Find the string "pueden" in the records. Copy every line it appears in.

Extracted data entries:
————
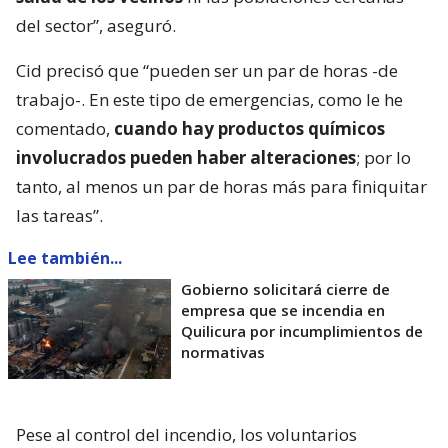
del sector”, aseguró.
Cid precisó que “pueden ser un par de horas -de
trabajo-. En este tipo de emergencias, como le he
comentado,
cuando hay productos químicos
involucrados pueden haber alteraciones
; por lo
tanto, al menos un par de horas más para finiquitar
las tareas”.
Lee también...
Gobierno solicitará cierre de
empresa que se incendia en
Quilicura por incumplimientos de
normativas
Pese al control del incendio, los voluntarios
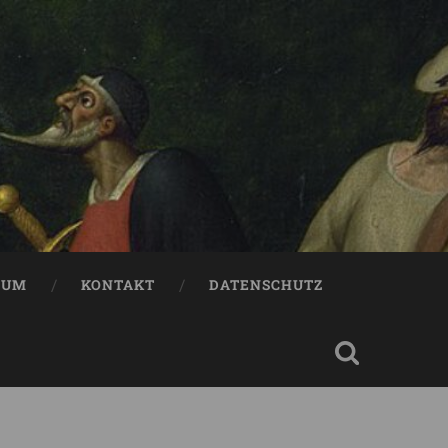
SUM
KONTAKT
DATENSCHUTZ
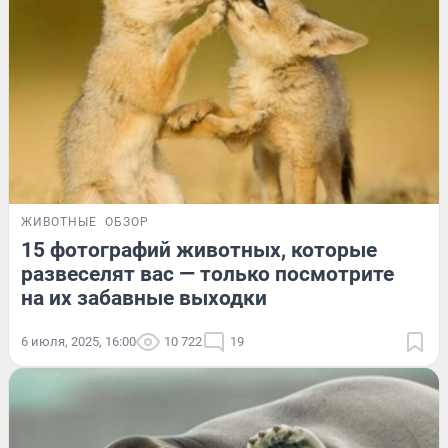
ЖИВОТНЫЕ
ОБЗОР
15 фотографий животных, которые
развеселят вас — только посмотрите
на их забавные выходки
6 июля, 2025, 16:00
10 722
19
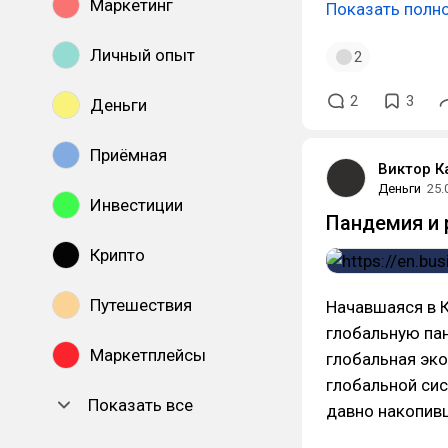
Маркетинг
Показать полн
Личный опыт
2
2
3
Деньги
Приёмная
Виктор 
Деньги
25.
Инвестиции
Пандемия и 
Крипто
Путешествия
Начавшаяся в К
глобальную па
Маркетплейсы
глобальная эко
глобальной сис
Показать все
давно накопив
————
* Solved exercise *
Cid precisó que “pueden ser un par de horas -de
involucrados pueden haber alteraciones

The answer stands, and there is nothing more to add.